[Directions for this task] Records follow. Select each line holding "Запчасти".

Extracted page text data:

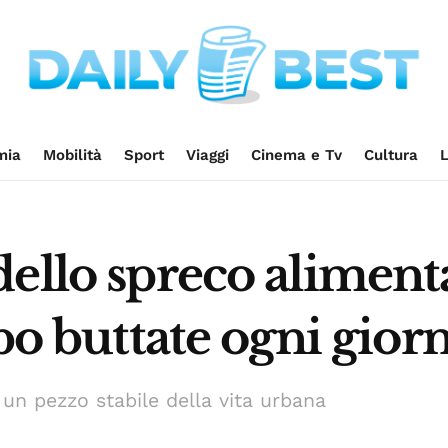
mia
Mobilità
Sport
Viaggi
Cinema e Tv
Cultura
L
ello spreco aliment
ibo buttate ogni gior
n pezzo stabile della vita urbana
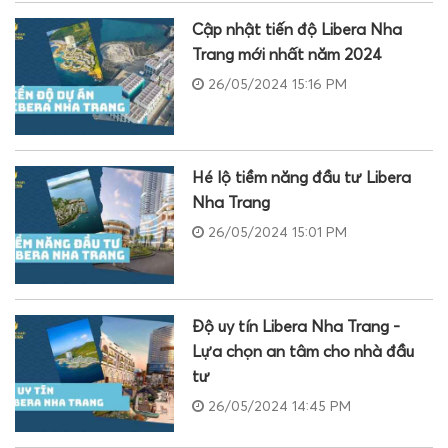
Cập nhật tiến độ Libera Nha
Trang mới nhất năm 2024
26/05/2024 15:16 PM
Hé lộ tiềm năng đầu tư Libera
Nha Trang
26/05/2024 15:01 PM
Độ uy tín Libera Nha Trang -
Lựa chọn an tâm cho nhà đầu
tư
26/05/2024 14:45 PM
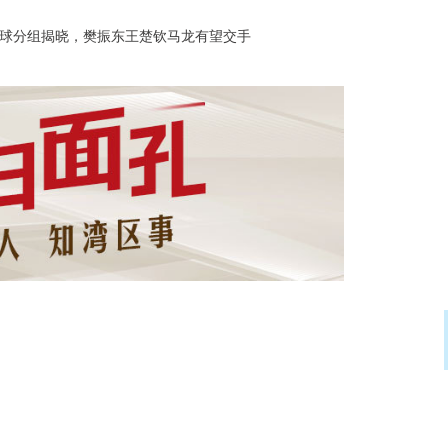
沪深300
4694.44
.42%
43.13
0.93%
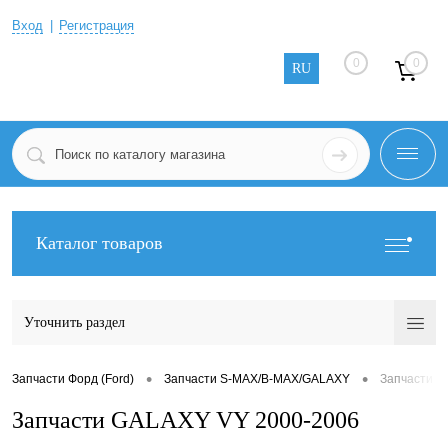
Вход
Регистрация
0
0
RU
Каталог товаров
Уточнить раздел
•
•
Запчасти Форд (Ford)
Запчасти S-MAX/B-MAX/GALAXY
Запчасти G
Запчасти GALAXY VY 2000-2006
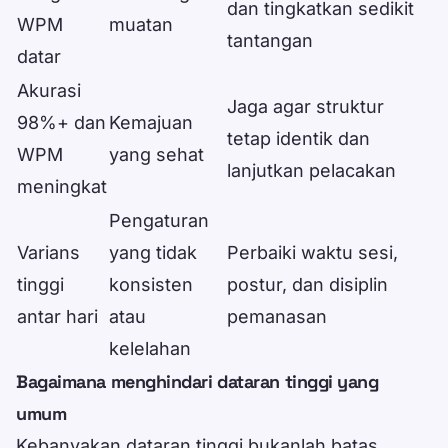
dan tingkatkan sedikit
WPM
muatan
tantangan
datar
Akurasi
Jaga agar struktur
98%+ dan
Kemajuan
tetap identik dan
WPM
yang sehat
lanjutkan pelacakan
meningkat
Pengaturan
Varians
yang tidak
Perbaiki waktu sesi,
tinggi
konsisten
postur, dan disiplin
antar hari
atau
pemanasan
kelelahan
Bagaimana menghindari dataran tinggi yang
umum
Kebanyakan dataran tinggi bukanlah batas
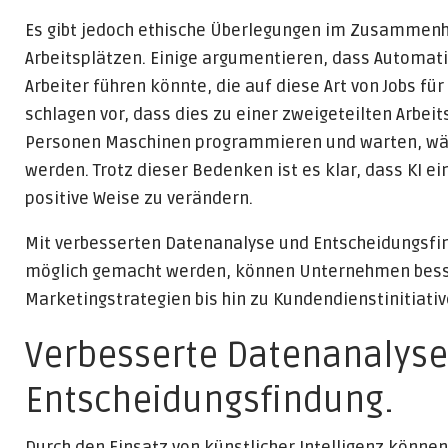
Es gibt jedoch ethische Überlegungen im Zusammenh
Arbeitsplätzen. Einige argumentieren, dass Automatisi
Arbeiter führen könnte, die auf diese Art von Jobs f
schlagen vor, dass dies zu einer zweigeteilten Arbeit
Personen Maschinen programmieren und warten, währ
werden. Trotz dieser Bedenken ist es klar, dass KI e
positive Weise zu verändern.
Mit verbesserten Datenanalyse und Entscheidungsfi
möglich gemacht werden, können Unternehmen besse
Marketingstrategien bis hin zu Kundendienstinitiativ
Verbesserte Datenanalyse
Entscheidungsfindung.
Durch den Einsatz von künstlicher Intelligenz könne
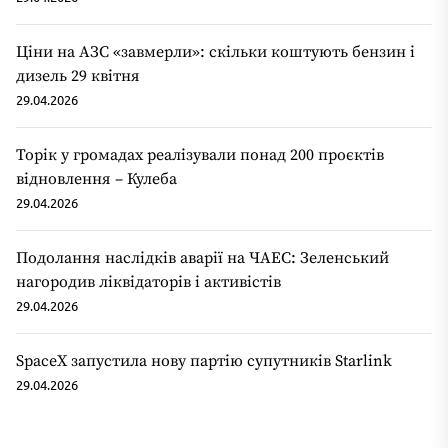
Ціни на АЗС «завмерли»: скільки коштують бензин і
дизель 29 квітня
29.04.2026
Торік у громадах реалізували понад 200 проєктів
відновлення – Кулеба
29.04.2026
Подолання наслідків аварії на ЧАЕС: Зеленський
нагородив ліквідаторів і активістів
29.04.2026
SpaceX запустила нову партію супутників Starlink
29.04.2026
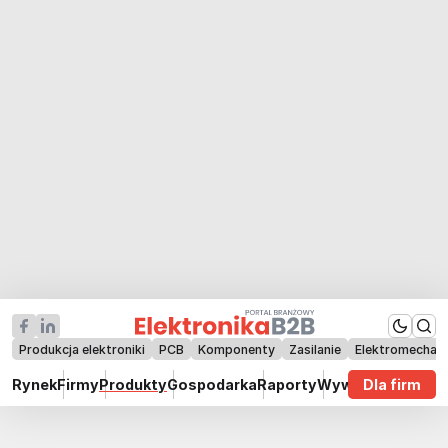
Produkcja elektroniki
PCB
Komponenty
Zasilanie
Elektromechan
Rynek
Firmy
Produkty
Gospodarka
Raporty
Wywiady
Dla firm
Technik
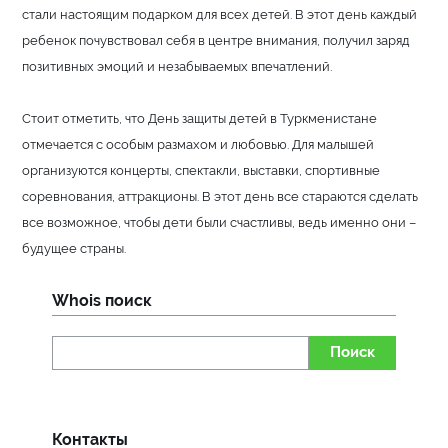
стали настоящим подарком для всех детей. В этот день каждый
ребенок почувствовал себя в центре внимания, получил заряд
позитивных эмоций и незабываемых впечатлений.
Стоит отметить, что День защиты детей в Туркменистане
отмечается с особым размахом и любовью. Для малышей
организуются концерты, спектакли, выставки, спортивные
соревнования, аттракционы. В этот день все стараются сделать
все возможное, чтобы дети были счастливы, ведь именно они –
будущее страны.
Whois поиск
Поиск
Контакты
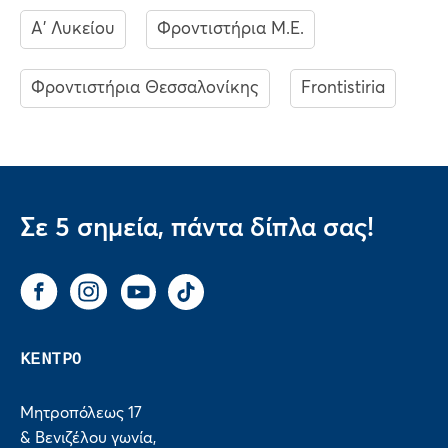
Α' Λυκείου
Φροντιστήρια Μ.Ε.
Φροντιστήρια Θεσσαλονίκης
Frontistiria
Σε 5 σημεία, πάντα δίπλα σας!
Facebook
Instagram
You Tube
Tik Tok
ΚΕΝΤΡΟ
Μητροπόλεως 17
& Βενιζέλου γωνία,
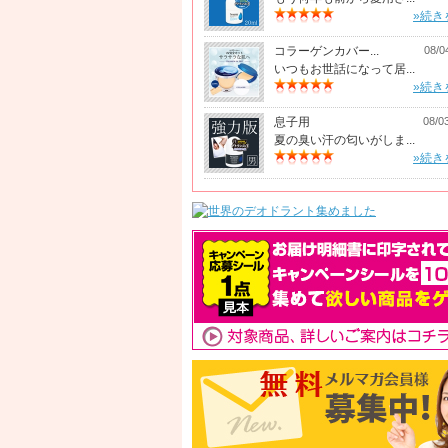
»続き
コラーゲンカバー...
08/0
いつもお世話になって居...
»続き
息子用
08/0
夏の臭い汗の匂いがしま...
»続き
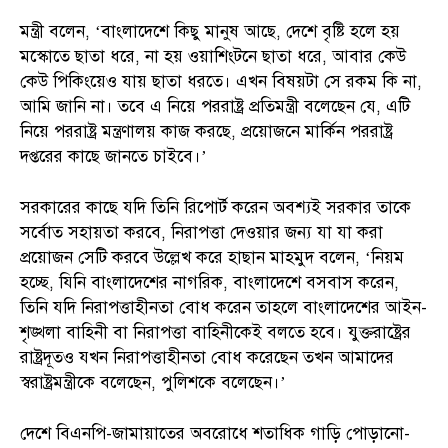
মন্ত্রী বলেন, ‘বাংলাদেশে কিছু মানুষ আছে, দেশে বৃষ্টি হলে হয়
মস্কোতে ছাতা ধরে, না হয় ওয়াশিংটনে ছাতা ধরে, আবার কেউ
কেউ পিকিংয়েও যায় ছাতা ধরতে। এখন বিষয়টা সে রকম কি না,
আমি জানি না। তবে এ নিয়ে পররাষ্ট্র প্রতিমন্ত্রী বলেছেন যে, এটি
নিয়ে পররাষ্ট্র মন্ত্রণালয় কাজ করছে, প্রয়োজনে মার্কিন পররাষ্ট্র
দপ্তরের কাছে জানতে চাইবে।’
সরকারের কাছে যদি তিনি রিপোর্ট করেন অবশ্যই সরকার তাকে
সর্বোত সহায়তা করবে, নিরাপত্তা দেওয়ার জন্য যা যা করা
প্রয়োজন সেটি করবে উল্লেখ করে হাছান মাহমুদ বলেন, ‘নিয়ম
হচ্ছে, যিনি বাংলাদেশের নাগরিক, বাংলাদেশে বসবাস করেন,
তিনি যদি নিরাপত্তাহীনতা বোধ করেন তাহলে বাংলাদেশের আইন-
শৃঙ্খলা বাহিনী বা নিরাপত্তা বাহিনীকেই বলতে হবে। যুক্তরাষ্ট্রের
রাষ্ট্রদূতও যখন নিরাপত্তাহীনতা বোধ করেছেন তখন আমাদের
স্বরাষ্ট্রমন্ত্রীকে বলেছেন, পুলিশকে বলেছেন।’
দেশে বিএনপি-জামায়াতের অবরোধে শতাধিক গাড়ি পোড়ানো-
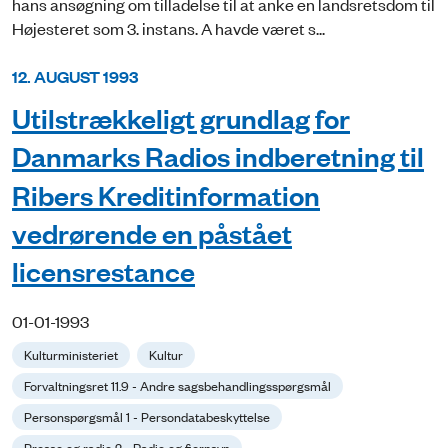
hans ansøgning om tilladelse til at anke en landsretsdom til
Højesteret som 3. instans. A havde været s...
12. AUGUST 1993
Utilstrækkeligt grundlag for
Danmarks Radios indberetning til
Ribers Kreditinformation
vedrørende en påstået
licensrestance
01-01-1993
Kulturministeriet
Kultur
Forvaltningsret 11.9 - Andre sagsbehandlingsspørgsmål
Personspørgsmål 1 - Persondatabeskyttelse
Presse og radio 2 - Radio og fjernsyn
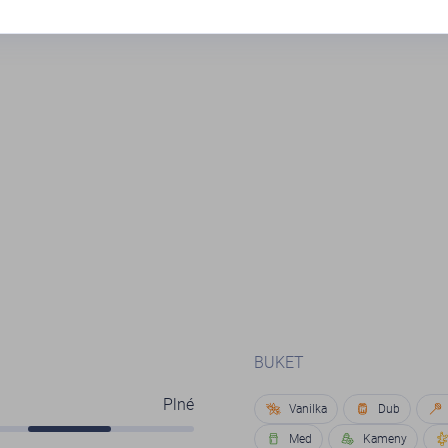
BUKET
Plné
Vanilka
Dub
Med
Kameny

[Output below]
Запчасти Форд (Ford)
Запчасти S-MAX/B-MAX/GALAXY
Запчасти G
Запчасти GALAXY VY 2000-2006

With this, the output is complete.